THE INPUT Block Start

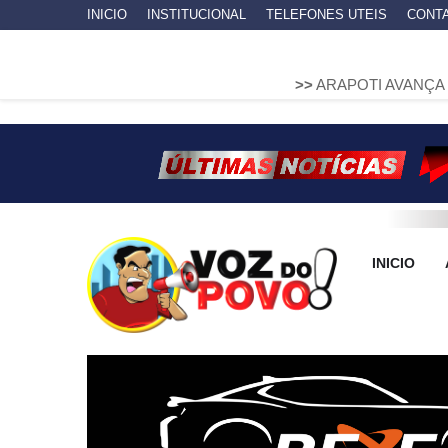
INICIO
INSTITUCIONAL
TELEFONES UTEIS
CONT
>>
ARAPOTI AVANÇA NA MOBILIDAD
INICIO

THE INPUT Block End

ABOUT THIS EXERCISE> Each record must appear again exactly as written above, without its pictures.

FINISHED TASK>
INICIO
INSTITUCIONAL
TELEFONES UTEIS
CONT
>>
ARAPOTI AVANÇA NA MOBILIDAD
INICIO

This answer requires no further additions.